→ Record excerpts
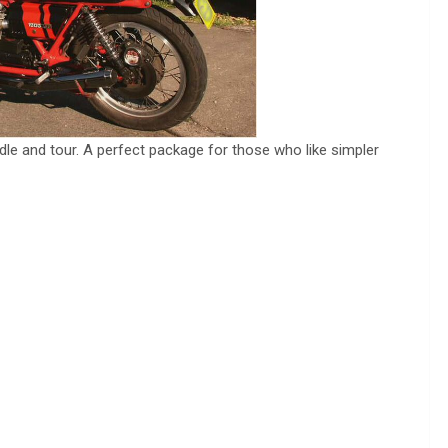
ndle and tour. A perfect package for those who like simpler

---

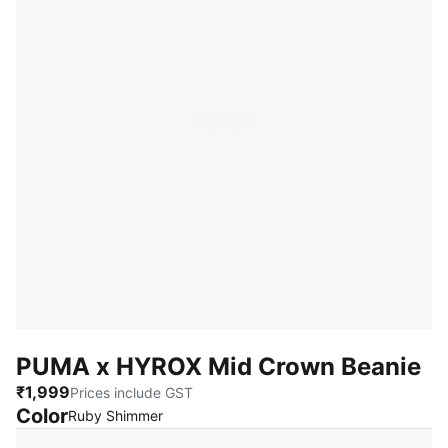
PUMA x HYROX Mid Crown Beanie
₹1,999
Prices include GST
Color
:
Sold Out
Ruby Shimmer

→ Work to be completed
The response should hold exactly the lines starting at the line with "PUMA x HYROX Mid Crown Beanie" and ending at the line with "Ruby Shimmer", and no other line of the material above.

→ Solution
PUMA x HYROX Mid Crown Beanie
₹1,999
Prices include GST
Color
:
Sold Out
Ruby Shimmer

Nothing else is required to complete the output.